F-Statistic Calculator
Enter two sample standard deviations and sizes to test whether their underlying variances are equal, or switch to regression mode and supply the sum-of-squared residuals for your full and restricted models. The calculator returns the F-statistic, degrees of freedom, exact p-value, critical value, and a plain-English conclusion. A step-by-step panel shows every arithmetic operation so you can check the working in detail.
What is the F-statistic?
The F-statistic is the ratio of two mean-squared quantities, each following a chi-squared distribution scaled by its degrees of freedom. Under the null hypothesis, the ratio follows an F-distribution parametrised by two degrees-of-freedom values: the numerator df (df1) and the denominator df (df2). A large F-value means the numerator is much larger than expected by chance, which is evidence against the null hypothesis. The F-distribution is right-skewed and always non-negative, so large positive values are the ones that challenge H0.
Two-sample variance test (Snedecor F-test)

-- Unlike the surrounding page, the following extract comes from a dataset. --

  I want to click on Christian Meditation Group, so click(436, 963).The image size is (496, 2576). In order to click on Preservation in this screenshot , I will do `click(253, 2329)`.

The most direct application of the F-statistic is testing whether two populations have the same variance. You compute S1-squared / S2-squared where S1 and S2 are the two sample standard deviations. Under H0 (equal variances) this ratio follows an F(n1-1, n2-1) distribution. A p-value below your significance level (commonly 0.05) means the evidence favours unequal variances. This test is a standard pre-check before running a two-sample t-test: if variances are unequal, use Welch's t-test rather than the pooled version. Assumptions: both samples are drawn from normally distributed populations and observations are independent.
Regression and Wald F-test
In linear regression, the F-statistic tests whether a set of J coefficient restrictions holds jointly. You fit the unrestricted (full) model and the restricted model, record their sums of squared residuals (SSR_F and SSR_R), and form F = [(SSR_R - SSR_F) / J] / [SSR_F / (N - K)]. The numerator is the average increase in residuals per restriction; the denominator is the baseline mean-squared error of the full model. A significant F means at least one of the J restrictions is false, so the restricted model is misspecified. A common special case is testing whether all slope coefficients are zero, which is the "overall model F" reported by most regression packages.

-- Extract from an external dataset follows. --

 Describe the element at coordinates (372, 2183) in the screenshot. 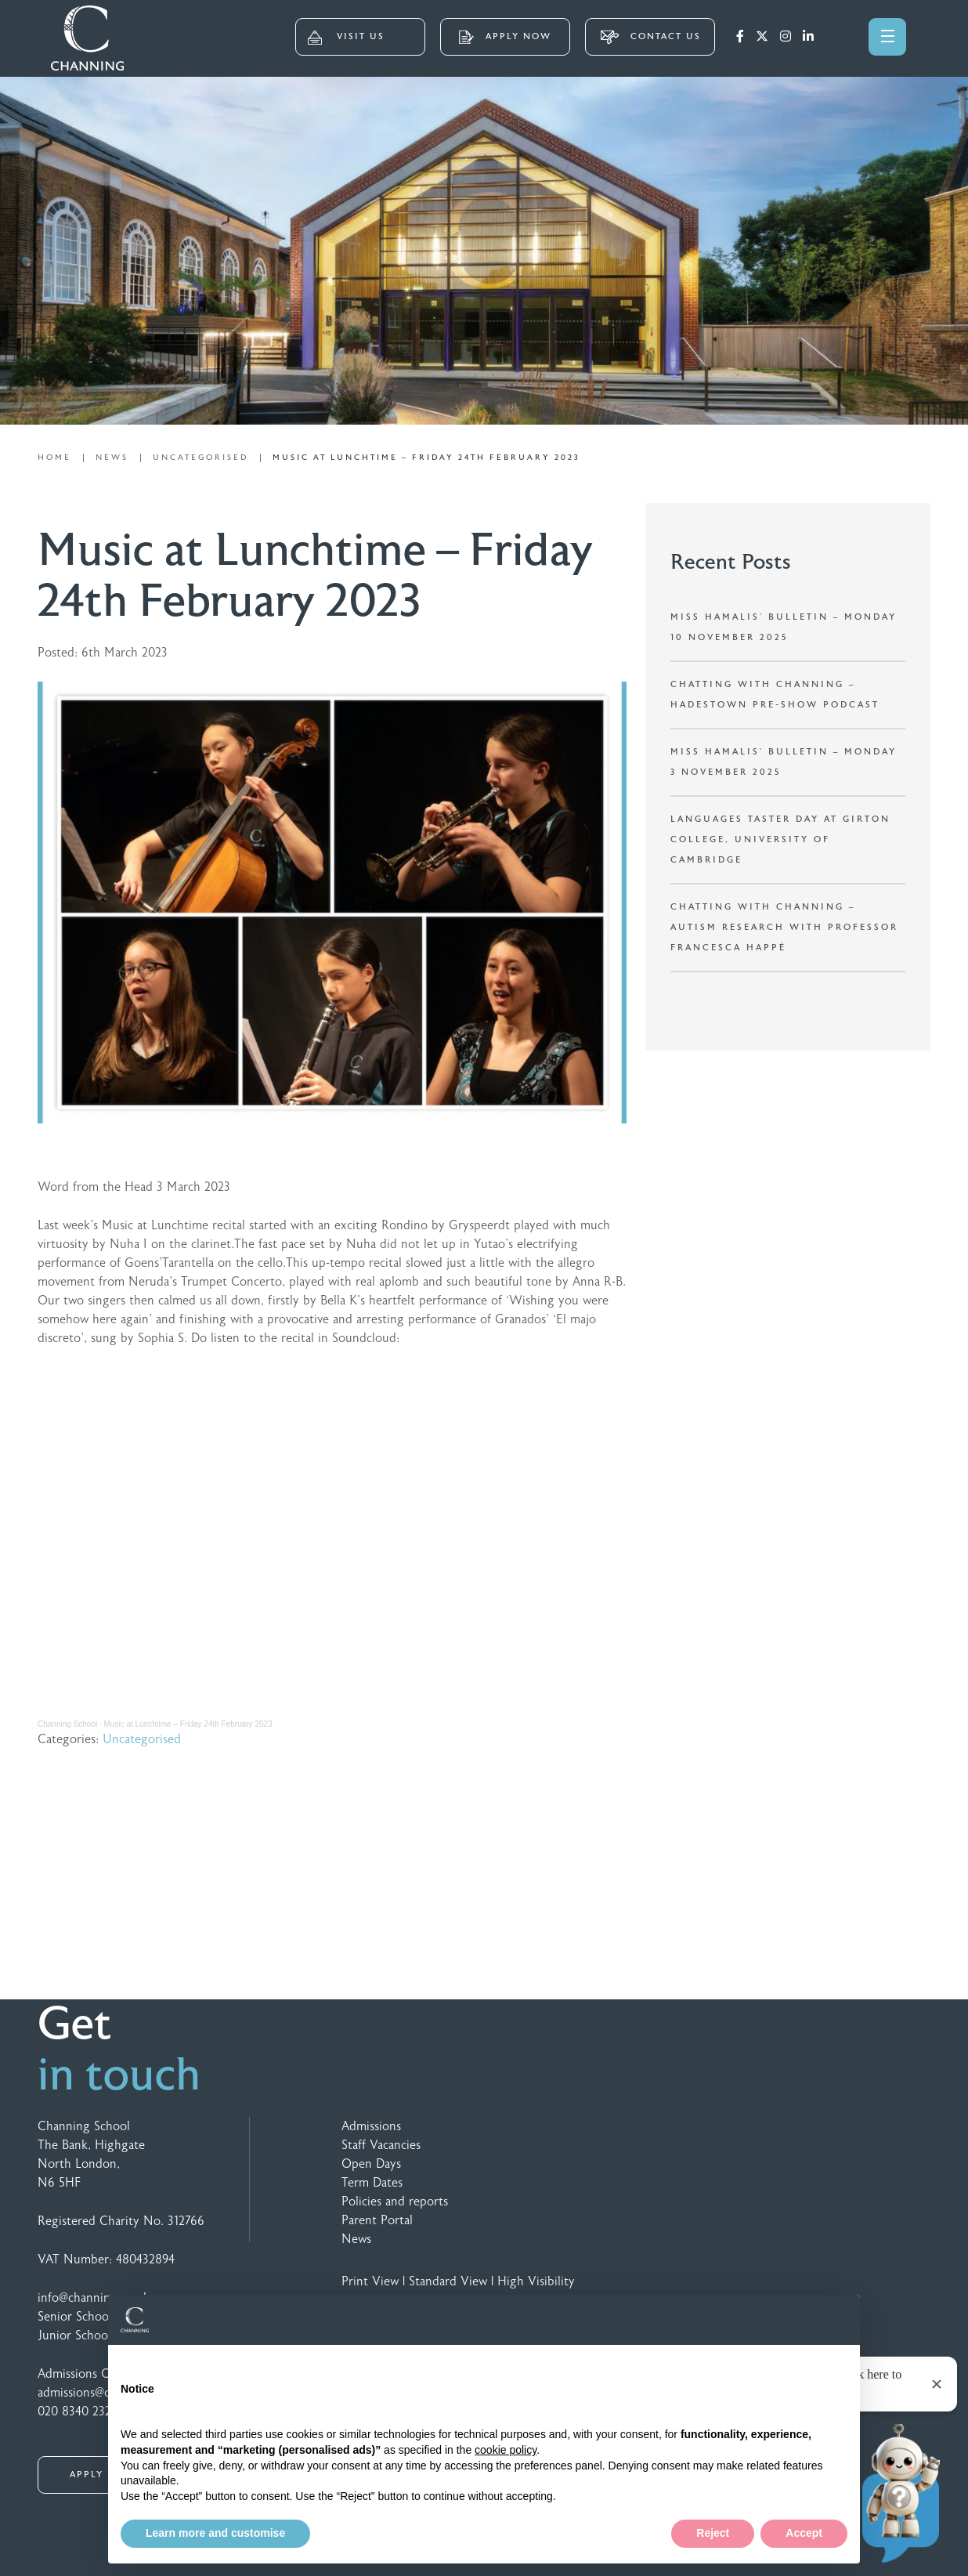

I see `Term Dates` at that location.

Interpreting the p-value and critical value
Two decision rules produce the same conclusion. Rule 1: compare the p-value to alpha. If p < alpha, reject H0. Rule 2: compare the computed F to the critical value F_crit. If F > F_crit, reject H0. The critical value is the F-quantile that cuts off an area equal to alpha in the right tail of the distribution, so the two rules are mathematically equivalent. Reporting the exact p-value is generally preferred over a binary reject/fail-to-reject statement because it lets readers apply their own significance threshold. Common alpha levels are 0.10 (marginal), 0.05 (conventional), and 0.01 (stringent).
Approximate critical F-values (right-tailed, α = 0.05)
| df₁ \ df₂ | 10 | 20 | 30 | 60 | 120 |
|---|---|---|---|---|---|
| 1 | 4.96 | 4.35 | 4.17 | 4.00 | 3.92 |
| 2 | 4.10 | 3.49 | 3.32 | 3.15 | 3.07 |
| 3 | 3.71 | 3.10 | 2.92 | 2.76 | 2.68 |
| 4 | 3.48 | 2.87 | 2.69 | 2.53 | 2.45 |
| 5 | 3.33 | 2.71 | 2.53 | 2.37 | 2.29 |
| 10 | 2.98 | 2.35 | 2.16 | 1.99 | 1.91 |
Rows = numerator df (df₁), columns = denominator df (df₂). Reject H₀ if F > critical value.
Frequently asked questions
What does a large F-statistic mean?
A large F-statistic means the variance in the numerator (between-group variation, or the reduction in residuals from removing the restrictions) is much larger than the variance in the denominator (within-group noise, or the baseline residual variance). The larger F is, the more evidence there is against the null hypothesis. Whether a given value counts as "large" depends on the degrees of freedom, which is why you always need the p-value or critical value to make a decision.
What is the difference between F and t statistics?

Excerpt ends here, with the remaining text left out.